Dal 10 al 15 maggio al Teatro India ancora “arte” in scena con Ferdinando Bruni che ci fa entrare nell’atelier del pittore americano Mark Rothko. Così, dopo le memorie di Misia Sert, musa ispiratrice dei più importanti artisti e intellettuali della Belle Époque con Lucrezia Lante della Rovere, e il Michelangelo delle rime e delle lettere di Antonio Piovanelli, ecco un altro spettacolo dedicato all’arte, ROSSO, dal testo di John Logan, con regia, scene e costumi di Francesco Frongia, una produzione Teatro dell’Elfo.

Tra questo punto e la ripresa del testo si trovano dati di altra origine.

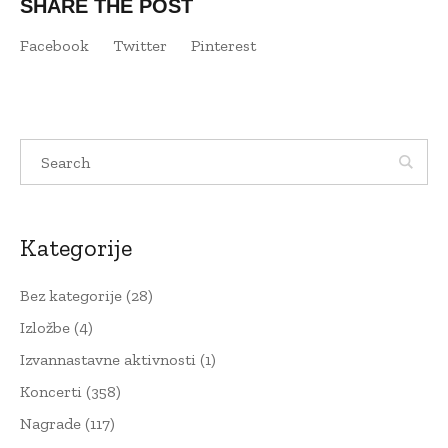
SHARE THE POST
Facebook
Twitter
Pinterest
Kategorije
Bez kategorije
(28)
Izložbe
(4)
Izvannastavne aktivnosti
(1)
Koncerti
(358)
Nagrade
(117)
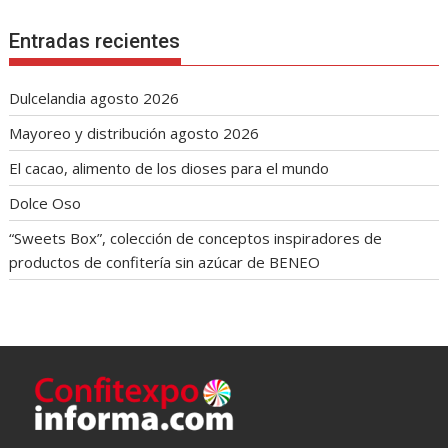
Entradas recientes
Dulcelandia agosto 2026
Mayoreo y distribución agosto 2026
El cacao, alimento de los dioses para el mundo
Dolce Oso
“Sweets Box”, colección de conceptos inspiradores de
productos de confitería sin azúcar de BENEO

La pièce è ispirata alla biografia del maestro dell’espressionismo astratto, Mark Rothko, che alla fine degli anni Cinquanta ottenne la più ricca commissione della storia dell’arte moderna, una serie di murali per il ristorante Four Season di New York. Puntando i riflettori proprio su quel periodo, Rosso mette in scena lo scontro tra generazioni di artisti: tra Rothko, un uomo maturo che fa i conti con se stesso, e Ken, giovane allievo alla ricerca di un “padre”. «Il figlio deve scacciare il padre. Rispettarlo, certo, ma anche ucciderlo» – sostiene Rothko ripercorrendo la propria storia – «Abbiamo distrutto il cubismo, io e de Kooning e Barnett Newman». Dopo due anni di lavoro febbrile per realizzare i dipinti murali, sarà inevitabilmente Ken a mettere in discussione il maestro in uno scontro teso e feroce che lo spinge alla scelta radicale (ma intimamente coerente) di disattendere gli impegni con il Four Season.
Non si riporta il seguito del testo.